First, in Griffith v. Kentucky, 479 U.S. 314, 328, 107 S.Ct. 708, 716, 93 L.Ed.2d 649, 661 (1987), the Court held that new rules of criminal procedure must be applied retroactively "to all cases, state or federal, pending on direct review or not yet final."[1] The rationale for this rule was succinctly stated by Justice Harlan: "`If we do not resolve all cases before us on direct review in light of our best understanding of governing constitutional principles, it is difficult to see why we should so adjudicate any case at all.'" Id. at 323, 107 S.Ct. at 713, 93 L.Ed.2d at 658.

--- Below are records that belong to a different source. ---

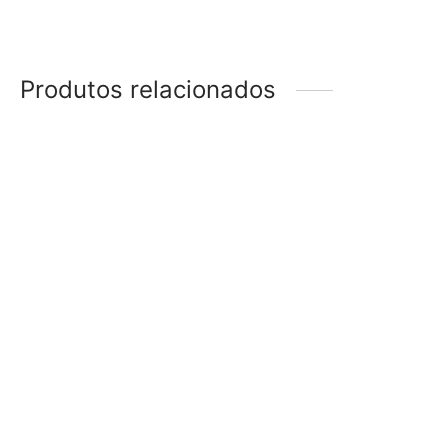
Produtos relacionados
Necessaire Frasqueira
Necessaire Frasqueira
Listrada Amarela
Listrada Vermelha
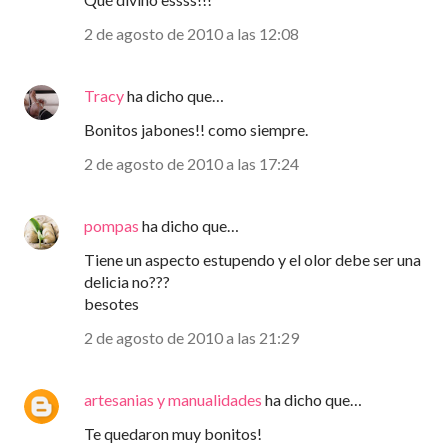
2 de agosto de 2010 a las 12:08
Tracy
ha dicho que…
Bonitos jabones!! como siempre.
2 de agosto de 2010 a las 17:24
pompas
ha dicho que…
Tiene un aspecto estupendo y el olor debe ser una
delicia no???
besotes
2 de agosto de 2010 a las 21:29
artesanias y manualidades
ha dicho que…
Te quedaron muy bonitos!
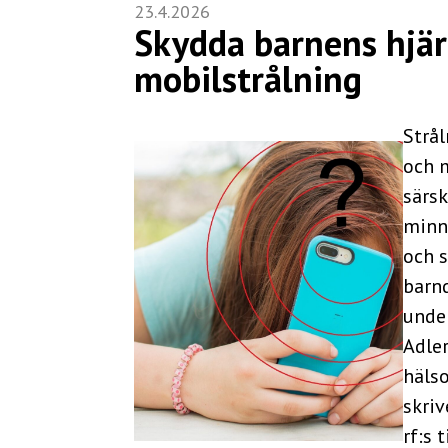
23.4.2026
Skydda barnens hjär
mobilstrålning
Strål
och 
särsk
minn
och 
barnd
unde
Adler
häls
skriv
rf:s 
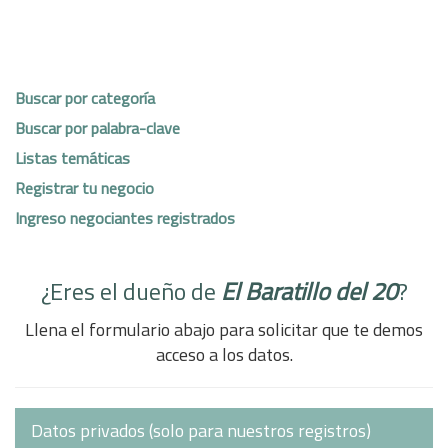
Buscar por categoría
Buscar por palabra-clave
Listas temáticas
Registrar tu negocio
Ingreso negociantes registrados
¿Eres el dueño de
El Baratillo del 20
?
Llena el formulario abajo para solicitar que te demos
acceso a los datos.
Datos privados (solo para nuestros registros)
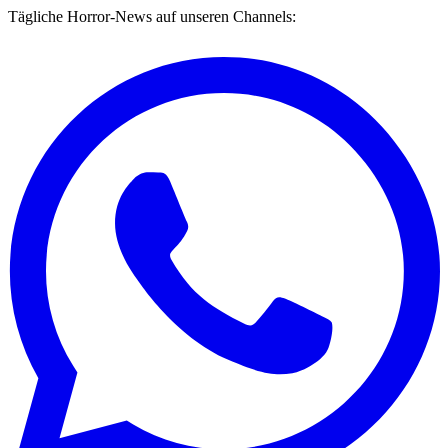
Tägliche Horror-News auf unseren Channels:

Then, in Teague, a non-capital case, the Court held that new rules of criminal procedure may not be applied retroactively in federal habeas corpus proceedings unless they fall within one of two narrow exceptions. 489 U.S. at 310, 109 S.Ct. at 1075, 103 L.Ed.2d at 356. Under the first exception, a new rule will be applied retroactively if it "place[s] an entire category of primary conduct beyond the reach of the criminal law," or "prohibit[s] the imposition of a certain type of punishment for a class of defendants because of their status or offense." Sawyer v. Smith, 497 U.S. 227, 241, 110 S.Ct. 2822, 2831, 111 L.Ed.2d 193, 211 (1990). Under the second exception, a new rule will be applied retroactively if it is a "`watershed rule[ ] of criminal procedure' implicating the fundamental fairness and accuracy of the criminal proceeding." Saffle v. Parks, 494 U.S. 484, 495, 110 S.Ct. 1257, 1264, 108 L.Ed.2d 415, 429 (1990) (quoting Teague, 489 U.S. at 311, 109 S.Ct. at 1076, 103 L.Ed.2d at 356). The Court extended Teague to embrace the capital sentencing context in Penry v. Lynaugh, 492 U.S. 302, 314, 109 S.Ct. 2934, 2945, 106 L.Ed.2d 256, 275 (1989).

As stated by Justice O'Connor, the Teague rule was premised primarily on finality concerns:

Application of constitutional rules not in existence at the time a conviction became final seriously undermines the principle of finality which is essential to the operation of our criminal justice system. Without finality, the criminal law is deprived of much of its deterrent effect.... "[I]f a criminal judgment is ever to be final, the notion of legality must at some point include assignment of final competence to determine legality." Bator, Finality in Criminal Law and Federal Habeas Corpus for State Prisoners, 76 Harv.L.Rev. 441, 450-51 (1962) (emphasis omitted).... "No one, not criminal defendants, not the judicial system, not society as a whole is benefited by a judgment providing a man shall tentatively go to jail today, but tomorrow and every day thereafter his continued incarceration shall be subject to fresh litigation."

489 U.S. at 309, 109 S.Ct. at 1074-75, 103 L.Ed.2d at 355 (quoting Mackey v. United States, 401 U.S. 667, 91 S.Ct. 1160, 28 *446 L.Ed.2d 404 (1971) (Harlan, J., concurring in judgments in part and dissenting in part)).